When you reply, transcribe every line of the data below exactly.

▶ _Collected data_
----
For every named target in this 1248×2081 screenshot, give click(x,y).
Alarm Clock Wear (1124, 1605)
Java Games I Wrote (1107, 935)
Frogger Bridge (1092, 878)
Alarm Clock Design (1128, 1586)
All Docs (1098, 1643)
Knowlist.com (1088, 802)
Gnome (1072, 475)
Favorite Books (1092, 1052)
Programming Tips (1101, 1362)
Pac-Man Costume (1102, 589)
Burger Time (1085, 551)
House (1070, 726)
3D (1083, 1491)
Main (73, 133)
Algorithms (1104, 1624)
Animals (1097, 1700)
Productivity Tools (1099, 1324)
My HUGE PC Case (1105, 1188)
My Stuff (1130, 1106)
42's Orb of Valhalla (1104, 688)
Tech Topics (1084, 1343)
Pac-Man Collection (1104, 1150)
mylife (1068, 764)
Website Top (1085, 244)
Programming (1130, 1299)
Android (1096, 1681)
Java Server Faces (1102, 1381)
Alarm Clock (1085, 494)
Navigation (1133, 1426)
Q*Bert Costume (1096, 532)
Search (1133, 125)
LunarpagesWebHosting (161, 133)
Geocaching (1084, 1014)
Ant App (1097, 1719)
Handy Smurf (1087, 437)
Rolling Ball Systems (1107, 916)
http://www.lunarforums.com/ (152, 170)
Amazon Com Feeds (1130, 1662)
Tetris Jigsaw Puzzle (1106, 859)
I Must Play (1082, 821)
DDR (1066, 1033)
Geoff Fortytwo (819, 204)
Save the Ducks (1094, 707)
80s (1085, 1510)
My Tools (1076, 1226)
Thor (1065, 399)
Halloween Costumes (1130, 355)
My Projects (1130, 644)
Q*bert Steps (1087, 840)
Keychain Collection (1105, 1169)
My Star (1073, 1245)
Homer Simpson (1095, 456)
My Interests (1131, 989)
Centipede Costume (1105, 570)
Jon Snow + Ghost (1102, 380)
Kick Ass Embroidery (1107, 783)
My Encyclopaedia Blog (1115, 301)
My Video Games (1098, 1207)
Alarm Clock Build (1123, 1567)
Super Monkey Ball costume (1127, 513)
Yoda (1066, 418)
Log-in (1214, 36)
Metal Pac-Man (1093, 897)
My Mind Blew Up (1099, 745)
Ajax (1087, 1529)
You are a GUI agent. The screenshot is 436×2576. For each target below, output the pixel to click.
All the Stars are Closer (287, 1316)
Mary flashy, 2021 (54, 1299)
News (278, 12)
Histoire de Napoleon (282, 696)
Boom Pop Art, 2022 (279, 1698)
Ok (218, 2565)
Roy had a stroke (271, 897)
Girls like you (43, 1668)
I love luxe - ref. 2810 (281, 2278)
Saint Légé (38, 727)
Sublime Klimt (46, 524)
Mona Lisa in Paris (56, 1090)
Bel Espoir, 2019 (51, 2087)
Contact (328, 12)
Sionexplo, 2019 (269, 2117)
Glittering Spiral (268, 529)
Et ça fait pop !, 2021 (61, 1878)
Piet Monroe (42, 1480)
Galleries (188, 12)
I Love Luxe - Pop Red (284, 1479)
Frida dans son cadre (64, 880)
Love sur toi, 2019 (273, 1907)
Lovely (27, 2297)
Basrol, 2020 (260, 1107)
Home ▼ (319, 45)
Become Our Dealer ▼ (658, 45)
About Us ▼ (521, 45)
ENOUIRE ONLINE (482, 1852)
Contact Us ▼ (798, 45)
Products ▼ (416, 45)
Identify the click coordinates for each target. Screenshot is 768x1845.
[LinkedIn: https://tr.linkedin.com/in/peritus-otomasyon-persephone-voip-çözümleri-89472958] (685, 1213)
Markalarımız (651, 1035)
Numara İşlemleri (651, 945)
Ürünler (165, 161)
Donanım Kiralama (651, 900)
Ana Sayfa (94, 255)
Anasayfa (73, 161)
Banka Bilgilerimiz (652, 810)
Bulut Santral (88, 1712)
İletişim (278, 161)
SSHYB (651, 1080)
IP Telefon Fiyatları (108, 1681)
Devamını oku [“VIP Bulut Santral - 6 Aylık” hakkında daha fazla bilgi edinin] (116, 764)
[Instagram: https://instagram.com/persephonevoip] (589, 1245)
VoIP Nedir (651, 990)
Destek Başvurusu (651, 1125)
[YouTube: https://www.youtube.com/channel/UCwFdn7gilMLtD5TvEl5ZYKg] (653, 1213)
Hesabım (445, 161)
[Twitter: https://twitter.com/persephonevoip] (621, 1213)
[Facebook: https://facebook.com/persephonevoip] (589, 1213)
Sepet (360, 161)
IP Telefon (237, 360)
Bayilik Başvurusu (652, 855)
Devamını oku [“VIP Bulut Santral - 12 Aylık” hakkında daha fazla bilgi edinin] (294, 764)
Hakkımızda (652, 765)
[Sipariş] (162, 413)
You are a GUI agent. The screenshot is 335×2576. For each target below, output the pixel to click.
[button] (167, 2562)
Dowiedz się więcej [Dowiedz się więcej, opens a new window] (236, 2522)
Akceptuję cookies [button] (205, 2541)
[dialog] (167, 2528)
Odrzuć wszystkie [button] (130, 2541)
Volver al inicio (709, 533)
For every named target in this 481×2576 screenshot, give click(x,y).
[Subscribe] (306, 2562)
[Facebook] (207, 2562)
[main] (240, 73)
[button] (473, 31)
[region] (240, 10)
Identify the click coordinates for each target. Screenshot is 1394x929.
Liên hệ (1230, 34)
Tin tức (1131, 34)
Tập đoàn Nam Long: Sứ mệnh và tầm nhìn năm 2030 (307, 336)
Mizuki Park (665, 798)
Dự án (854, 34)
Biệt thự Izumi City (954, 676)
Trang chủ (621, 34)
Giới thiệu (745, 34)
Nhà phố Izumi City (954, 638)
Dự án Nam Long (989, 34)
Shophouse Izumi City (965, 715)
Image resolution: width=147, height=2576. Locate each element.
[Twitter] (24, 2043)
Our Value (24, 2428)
----
▶ _EXERCISE ANSWER_
For every named target in this 1248×2081 screenshot, give click(x,y).
Alarm Clock Wear (1124, 1605)
Java Games I Wrote (1107, 935)
Frogger Bridge (1092, 878)
Alarm Clock Design (1128, 1586)
All Docs (1098, 1643)
Knowlist.com (1088, 802)
Gnome (1072, 475)
Favorite Books (1092, 1052)
Programming Tips (1101, 1362)
Pac-Man Costume (1102, 589)
Burger Time (1085, 551)
House (1070, 726)
3D (1083, 1491)
Main (73, 133)
Algorithms (1104, 1624)
Animals (1097, 1700)
Productivity Tools (1099, 1324)
My HUGE PC Case (1105, 1188)
My Stuff (1130, 1106)
42's Orb of Valhalla (1104, 688)
Tech Topics (1084, 1343)
Pac-Man Collection (1104, 1150)
mylife (1068, 764)
Website Top (1085, 244)
Programming (1130, 1299)
Android (1096, 1681)
Java Server Faces (1102, 1381)
Alarm Clock (1085, 494)
Navigation (1133, 1426)
Q*Bert Costume (1096, 532)
Search (1133, 125)
LunarpagesWebHosting (161, 133)
Geocaching (1084, 1014)
Ant App (1097, 1719)
Handy Smurf (1087, 437)
Rolling Ball Systems (1107, 916)
http://www.lunarforums.com/ (152, 170)
Amazon Com Feeds (1130, 1662)
Tetris Jigsaw Puzzle (1106, 859)
I Must Play (1082, 821)
DDR (1066, 1033)
Geoff Fortytwo (819, 204)
Save the Ducks (1094, 707)
80s (1085, 1510)
My Tools (1076, 1226)
Thor (1065, 399)
Halloween Costumes (1130, 355)
My Projects (1130, 644)
Q*bert Steps (1087, 840)
Keychain Collection (1105, 1169)
My Star (1073, 1245)
Homer Simpson (1095, 456)
My Interests (1131, 989)
Centipede Costume (1105, 570)
Jon Snow + Ghost (1102, 380)
Kick Ass Embroidery (1107, 783)
My Encyclopaedia Blog (1115, 301)
My Video Games (1098, 1207)
Alarm Clock Build (1123, 1567)
Super Monkey Ball costume (1127, 513)
Yoda (1066, 418)
Log-in (1214, 36)
Metal Pac-Man (1093, 897)
My Mind Blew Up (1099, 745)
Ajax (1087, 1529)
You are a GUI agent. The screenshot is 436×2576. For each target below, output the pixel to click.
All the Stars are Closer (287, 1316)
Mary flashy, 2021 (54, 1299)
News (278, 12)
Histoire de Napoleon (282, 696)
Boom Pop Art, 2022 (279, 1698)
Ok (218, 2565)
Roy had a stroke (271, 897)
Girls like you (43, 1668)
I love luxe - ref. 2810 (281, 2278)
Saint Légé (38, 727)
Sublime Klimt (46, 524)
Mona Lisa in Paris (56, 1090)
Bel Espoir, 2019 (51, 2087)
Contact (328, 12)
Sionexplo, 2019 (269, 2117)
Glittering Spiral (268, 529)
Et ça fait pop !, 2021 (61, 1878)
Piet Monroe (42, 1480)
Galleries (188, 12)
I Love Luxe - Pop Red (284, 1479)
Frida dans son cadre (64, 880)
Love sur toi, 2019 (273, 1907)
Lovely (27, 2297)
Basrol, 2020 (260, 1107)
Home ▼ (319, 45)
Become Our Dealer ▼ (658, 45)
About Us ▼ (521, 45)
ENOUIRE ONLINE (482, 1852)
Contact Us ▼ (798, 45)
Products ▼ (416, 45)
Identify the click coordinates for each target. Screenshot is 768x1845.
[LinkedIn: https://tr.linkedin.com/in/peritus-otomasyon-persephone-voip-çözümleri-89472958] (685, 1213)
Markalarımız (651, 1035)
Numara İşlemleri (651, 945)
Ürünler (165, 161)
Donanım Kiralama (651, 900)
Ana Sayfa (94, 255)
Anasayfa (73, 161)
Banka Bilgilerimiz (652, 810)
Bulut Santral (88, 1712)
İletişim (278, 161)
SSHYB (651, 1080)
IP Telefon Fiyatları (108, 1681)
Devamını oku [“VIP Bulut Santral - 6 Aylık” hakkında daha fazla bilgi edinin] (116, 764)
[Instagram: https://instagram.com/persephonevoip] (589, 1245)
VoIP Nedir (651, 990)
Destek Başvurusu (651, 1125)
[YouTube: https://www.youtube.com/channel/UCwFdn7gilMLtD5TvEl5ZYKg] (653, 1213)
Hesabım (445, 161)
[Twitter: https://twitter.com/persephonevoip] (621, 1213)
[Facebook: https://facebook.com/persephonevoip] (589, 1213)
Sepet (360, 161)
IP Telefon (237, 360)
Bayilik Başvurusu (652, 855)
Devamını oku [“VIP Bulut Santral - 12 Aylık” hakkında daha fazla bilgi edinin] (294, 764)
Hakkımızda (652, 765)
[Sipariş] (162, 413)
You are a GUI agent. The screenshot is 335×2576. For each target below, output the pixel to click.
[button] (167, 2562)
Dowiedz się więcej [Dowiedz się więcej, opens a new window] (236, 2522)
Akceptuję cookies [button] (205, 2541)
[dialog] (167, 2528)
Odrzuć wszystkie [button] (130, 2541)
Volver al inicio (709, 533)
For every named target in this 481×2576 screenshot, give click(x,y).
[Subscribe] (306, 2562)
[Facebook] (207, 2562)
[main] (240, 73)
[button] (473, 31)
[region] (240, 10)
Identify the click coordinates for each target. Screenshot is 1394x929.
Liên hệ (1230, 34)
Tin tức (1131, 34)
Tập đoàn Nam Long: Sứ mệnh và tầm nhìn năm 2030 (307, 336)
Mizuki Park (665, 798)
Dự án (854, 34)
Biệt thự Izumi City (954, 676)
Trang chủ (621, 34)
Giới thiệu (745, 34)
Nhà phố Izumi City (954, 638)
Dự án Nam Long (989, 34)
Shophouse Izumi City (965, 715)
Image resolution: width=147, height=2576. Locate each element.
[Twitter] (24, 2043)
Our Value (24, 2428)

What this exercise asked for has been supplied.